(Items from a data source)
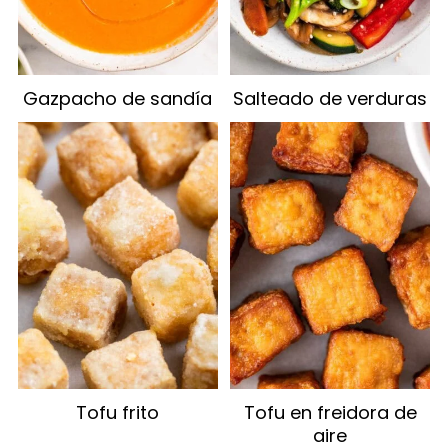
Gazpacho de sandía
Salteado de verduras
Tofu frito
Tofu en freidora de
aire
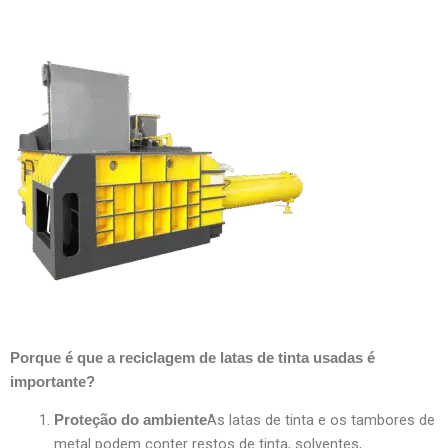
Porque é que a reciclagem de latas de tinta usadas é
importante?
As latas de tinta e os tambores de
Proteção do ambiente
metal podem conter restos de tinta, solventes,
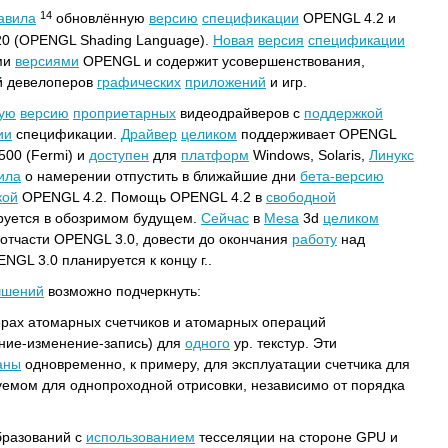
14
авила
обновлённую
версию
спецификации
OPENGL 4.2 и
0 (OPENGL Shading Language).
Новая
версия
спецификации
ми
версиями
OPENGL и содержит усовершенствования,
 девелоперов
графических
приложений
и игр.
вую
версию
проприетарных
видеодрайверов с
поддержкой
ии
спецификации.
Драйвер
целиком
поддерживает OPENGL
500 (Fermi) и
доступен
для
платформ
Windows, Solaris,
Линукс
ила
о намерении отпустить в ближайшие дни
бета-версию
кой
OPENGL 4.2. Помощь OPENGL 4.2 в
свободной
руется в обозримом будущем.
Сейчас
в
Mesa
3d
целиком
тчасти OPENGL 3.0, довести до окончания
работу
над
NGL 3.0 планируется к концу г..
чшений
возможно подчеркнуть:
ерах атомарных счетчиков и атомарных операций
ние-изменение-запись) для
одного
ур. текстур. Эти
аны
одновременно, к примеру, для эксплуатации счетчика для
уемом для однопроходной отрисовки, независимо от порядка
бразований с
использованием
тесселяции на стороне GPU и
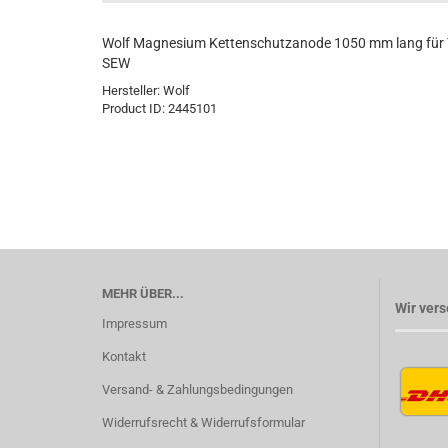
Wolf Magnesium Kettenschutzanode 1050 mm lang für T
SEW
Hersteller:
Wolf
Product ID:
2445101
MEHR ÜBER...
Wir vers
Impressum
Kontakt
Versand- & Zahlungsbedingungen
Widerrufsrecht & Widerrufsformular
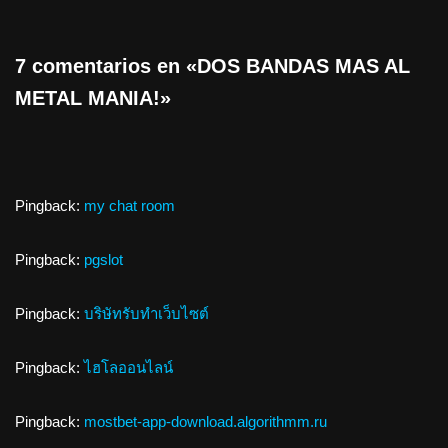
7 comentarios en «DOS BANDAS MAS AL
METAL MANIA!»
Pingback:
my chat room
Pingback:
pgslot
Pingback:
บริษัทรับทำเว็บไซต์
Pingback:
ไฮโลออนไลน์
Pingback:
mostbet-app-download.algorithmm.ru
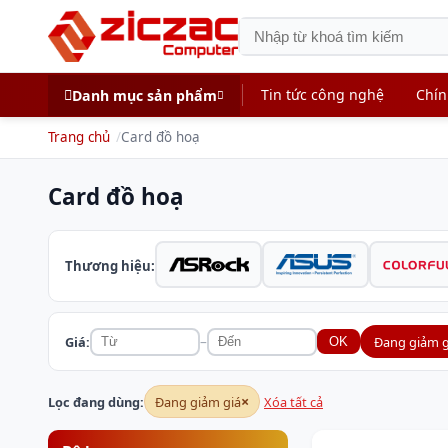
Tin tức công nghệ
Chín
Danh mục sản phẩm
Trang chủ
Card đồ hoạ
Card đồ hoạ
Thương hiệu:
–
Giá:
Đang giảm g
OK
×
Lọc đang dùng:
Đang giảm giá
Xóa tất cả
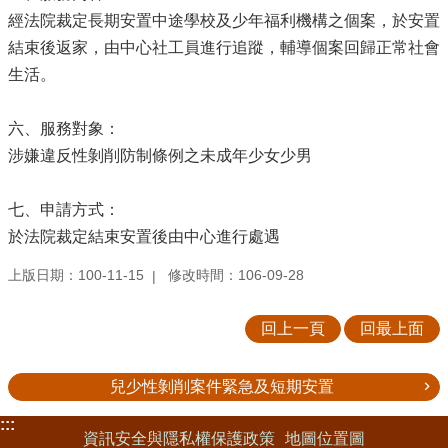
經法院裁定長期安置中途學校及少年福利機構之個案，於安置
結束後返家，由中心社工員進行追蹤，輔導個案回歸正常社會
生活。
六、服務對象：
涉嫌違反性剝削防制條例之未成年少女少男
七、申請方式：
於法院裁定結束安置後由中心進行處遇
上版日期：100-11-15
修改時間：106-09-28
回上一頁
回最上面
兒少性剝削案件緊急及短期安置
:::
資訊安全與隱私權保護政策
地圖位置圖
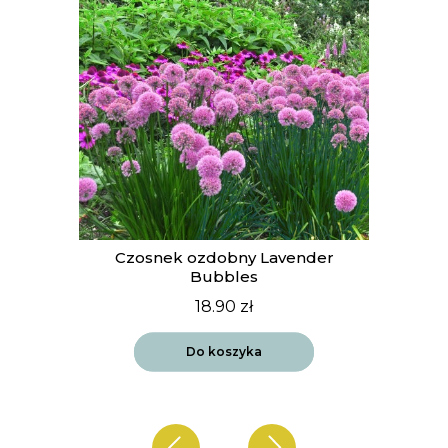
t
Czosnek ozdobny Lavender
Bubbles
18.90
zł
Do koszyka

The problem:
Take the line containing "NGL 3.0 планируется к концу г.." and every line after it through the end of the data, and write them out exactly, with no pictures.

Written answer:
NGL 3.0 планируется к концу г..
чшений
возможно подчеркнуть:
ерах атомарных счетчиков и атомарных операций
ние-изменение-запись) для
одного
ур. текстур. Эти
аны
одновременно, к примеру, для эксплуатации счетчика для
уемом для однопроходной отрисовки, независимо от порядка
бразований с
использованием
тесселяции на стороне GPU и
Wolf Magnesium Kettenschutzanode 1050 mm lang für T
SEW
Hersteller:
Wolf
Product ID:
2445101
MEHR ÜBER...
Wir vers
Impressum
Kontakt
Versand- & Zahlungsbedingungen
Widerrufsrecht & Widerrufsformular
7 comentarios en «DOS BANDAS MAS AL
METAL MANIA!»
Pingback:
my chat room
Pingback:
pgslot
Pingback:
บริษัทรับทำเว็บไซต์
Pingback:
ไฮโลออนไลน์
Pingback:
mostbet-app-download.algorithmm.ru
Tin tức công nghệ
Chín
Danh mục sản phẩm
Trang chủ
Card đồ hoạ
Card đồ hoạ
Thương hiệu:
–
Giá:
Đang giảm g
OK
×
Lọc đang dùng:
Đang giảm giá
Xóa tất cả
經法院裁定長期安置中途學校及少年福利機構之個案，於安置
結束後返家，由中心社工員進行追蹤，輔導個案回歸正常社會
生活。
六、服務對象：
涉嫌違反性剝削防制條例之未成年少女少男
七、申請方式：
於法院裁定結束安置後由中心進行處遇
上版日期：100-11-15
修改時間：106-09-28
回上一頁
回最上面
兒少性剝削案件緊急及短期安置
:::
資訊安全與隱私權保護政策
地圖位置圖
t
Czosnek ozdobny Lavender
Bubbles
18.90
zł
Do koszyka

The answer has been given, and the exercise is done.